Data to examine:
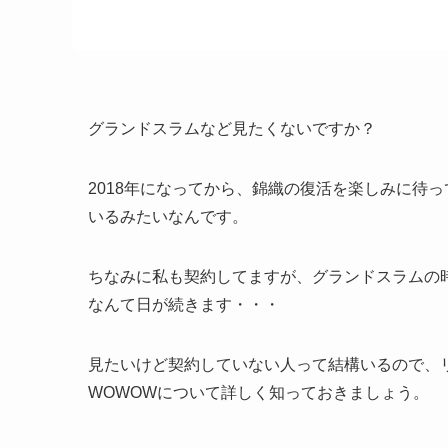
グランドスラムなど見たくないですか？
2018年になってから、錦織の復活を楽しみに待
いるみたいなんです。
ちなみに私も契約してますが、グランドスラムの
なんて日が続きます・・・
見たいけど契約していない人って結構いるので、
WOWOWについて詳しく知っておきましょう。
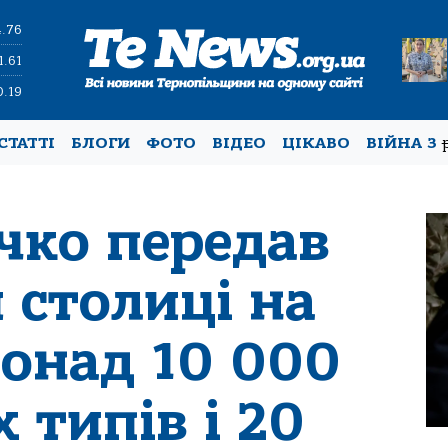
4.76
1.61
0.19
СТАТТІ
БЛОГИ
ФОТО
ВІДЕО
ЦІКАВО
ВІЙНА З
чко передав
 столиці на
понад 10 000
 типів і 20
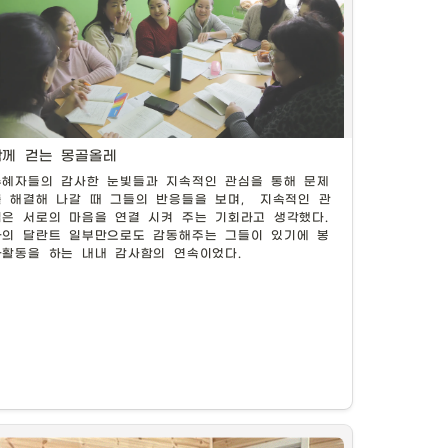
함께 걷는 몽골올레
수혜자들의 감사한 눈빛들과 지속적인 관심을 통해 문제
현지 마을주민들에게 한국어교육 진행 중
를 해결해 나갈 때 그들의 반응들을 보며,  지속적인 관
심은 서로의 마음을 연결 시켜 주는 기회라고 생각했다. 
나의 달란트 일부만으로도 감동해주는 그들이 있기에 봉
사활동을 하는 내내 감사함의 연속이었다.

Your task:
Hand back the data above exactly, leaving out all pictures.

Answer:
グランドスラムなど見たくないですか？
2018年になってから、錦織の復活を楽しみに待
いるみたいなんです。
ちなみに私も契約してますが、グランドスラムの
なんて日が続きます・・・
見たいけど契約していない人って結構いるので、
WOWOWについて詳しく知っておきましょう。
4.76
1.61
0.19
СТАТТІ
БЛОГИ
ФОТО
ВІДЕО
ЦІКАВО
ВІЙНА З
чко передав
 столиці на
понад 10 000
 типів і 20
함께 걷는 몽골올레
수혜자들의 감사한 눈빛들과 지속적인 관심을 통해 문제
현지 마을주민들에게 한국어교육 진행 중
를 해결해 나갈 때 그들의 반응들을 보며,  지속적인 관
심은 서로의 마음을 연결 시켜 주는 기회라고 생각했다. 
나의 달란트 일부만으로도 감동해주는 그들이 있기에 봉
사활동을 하는 내내 감사함의 연속이었다.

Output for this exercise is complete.